__Your instructions__:
Copy, word for word, the lines of the entries below between the one with "новым завозом (19 января). Но не это" and the one with "http://stock-s.ru/", inclusive, and leave out everything else.

__Material for this task__:
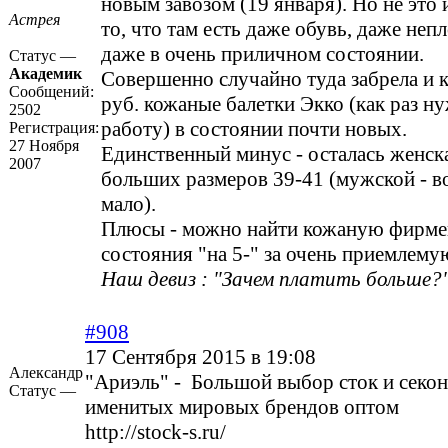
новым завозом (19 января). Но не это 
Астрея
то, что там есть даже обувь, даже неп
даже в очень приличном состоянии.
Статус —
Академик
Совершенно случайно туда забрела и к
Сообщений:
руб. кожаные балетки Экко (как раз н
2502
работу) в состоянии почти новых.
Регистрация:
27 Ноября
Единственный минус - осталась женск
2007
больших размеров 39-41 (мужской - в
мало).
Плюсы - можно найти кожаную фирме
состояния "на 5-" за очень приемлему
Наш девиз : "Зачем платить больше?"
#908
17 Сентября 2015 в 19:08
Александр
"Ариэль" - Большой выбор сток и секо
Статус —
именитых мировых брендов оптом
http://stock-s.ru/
* * *
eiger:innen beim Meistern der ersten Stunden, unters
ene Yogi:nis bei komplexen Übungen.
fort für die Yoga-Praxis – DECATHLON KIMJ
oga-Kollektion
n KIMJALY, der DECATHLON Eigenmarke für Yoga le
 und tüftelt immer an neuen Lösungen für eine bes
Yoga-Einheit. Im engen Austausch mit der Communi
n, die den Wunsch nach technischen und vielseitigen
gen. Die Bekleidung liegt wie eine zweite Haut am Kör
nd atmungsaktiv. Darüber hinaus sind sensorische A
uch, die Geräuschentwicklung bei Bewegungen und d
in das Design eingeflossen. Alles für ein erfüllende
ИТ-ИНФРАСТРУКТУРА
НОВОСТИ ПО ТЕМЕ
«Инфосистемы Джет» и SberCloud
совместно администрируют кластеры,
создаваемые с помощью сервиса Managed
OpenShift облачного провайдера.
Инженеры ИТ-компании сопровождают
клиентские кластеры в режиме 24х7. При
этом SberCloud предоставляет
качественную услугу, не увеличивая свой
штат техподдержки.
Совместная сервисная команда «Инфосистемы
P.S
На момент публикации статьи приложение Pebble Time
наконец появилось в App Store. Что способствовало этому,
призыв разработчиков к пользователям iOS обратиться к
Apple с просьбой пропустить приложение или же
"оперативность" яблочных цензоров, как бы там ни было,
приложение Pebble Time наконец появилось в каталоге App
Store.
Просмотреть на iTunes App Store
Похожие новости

__Response__:
новым завозом (19 января). Но не это 
Астрея
то, что там есть даже обувь, даже неп
даже в очень приличном состоянии.
Статус —
Академик
Совершенно случайно туда забрела и к
Сообщений:
руб. кожаные балетки Экко (как раз н
2502
работу) в состоянии почти новых.
Регистрация:
27 Ноября
Единственный минус - осталась женск
2007
больших размеров 39-41 (мужской - в
мало).
Плюсы - можно найти кожаную фирме
состояния "на 5-" за очень приемлему
Наш девиз : "Зачем платить больше?"
#908
17 Сентября 2015 в 19:08
Александр
"Ариэль" - Большой выбор сток и секо
Статус —
именитых мировых брендов оптом
http://stock-s.ru/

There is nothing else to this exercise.